Playing in a band with another guitarist can be heaven or it can be hell. Simply put, the way you play when you're the only guitarist in the band will not always work when another guitarist is added to the mix.
Typical problems that arise are 1) both guitarists end up playing the same or similar parts, making everything sound muddy, or 2) both guitarists try to fill all the space, crowding one another out in the process.
Here are some tips for avoiding these problems.
1. Communicate - Many trainwrecks can be avoided by a simple conversation with the other guitarist(s) before jumping into a tune. Decide up front who will play each part, who will take any solos, who will fill during the verses, etc. If you have a good idea of what the other guitarist will be doing, you're well on your way to being a great bandmate!
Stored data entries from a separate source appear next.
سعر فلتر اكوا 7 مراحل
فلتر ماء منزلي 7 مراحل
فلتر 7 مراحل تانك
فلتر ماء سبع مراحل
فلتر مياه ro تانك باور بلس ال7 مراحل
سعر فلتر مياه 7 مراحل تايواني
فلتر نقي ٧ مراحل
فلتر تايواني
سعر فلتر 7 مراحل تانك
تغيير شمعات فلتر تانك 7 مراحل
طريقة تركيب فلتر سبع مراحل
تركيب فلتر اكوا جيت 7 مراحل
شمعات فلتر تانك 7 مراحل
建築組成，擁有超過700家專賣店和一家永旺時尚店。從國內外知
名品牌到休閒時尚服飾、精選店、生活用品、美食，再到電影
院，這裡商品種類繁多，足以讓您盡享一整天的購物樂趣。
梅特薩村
2. Vary your Tone - This is primarily aimed at electric players. If possible, use a different guitar/amp/effects than the other guitarist in the band. Aim for a balance between bright vs dark, wet (heavy delay/reverb/modulation) vs dry, and clean vs dirty. Make adjustments to your gear as needed to complement the tone of your bandmate.
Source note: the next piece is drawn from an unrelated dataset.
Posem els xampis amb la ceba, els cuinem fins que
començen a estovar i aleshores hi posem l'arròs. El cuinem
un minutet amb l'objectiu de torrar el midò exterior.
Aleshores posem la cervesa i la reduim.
3. Use Different Textures - What do I mean by textures? Arpeggiated parts, power chords, double stops, octaves, bar chords, single note licks, open voiced triads, silence...all are examples of different textures. Mix and match any number of these techniques to create parts that complement what the other guitarist is playing.
4. Play Different Rhythms - If one guitarist is playing a driving eighth note rhythm pattern, you may want to try an accenting part on the 2 and 4 of each bar. Or maybe one guitarist plays a pattern that fills up the first 2 beats of the measure and the other guitarist fills up the end of the measure. The point is that you fill up different places in time with your guitar parts.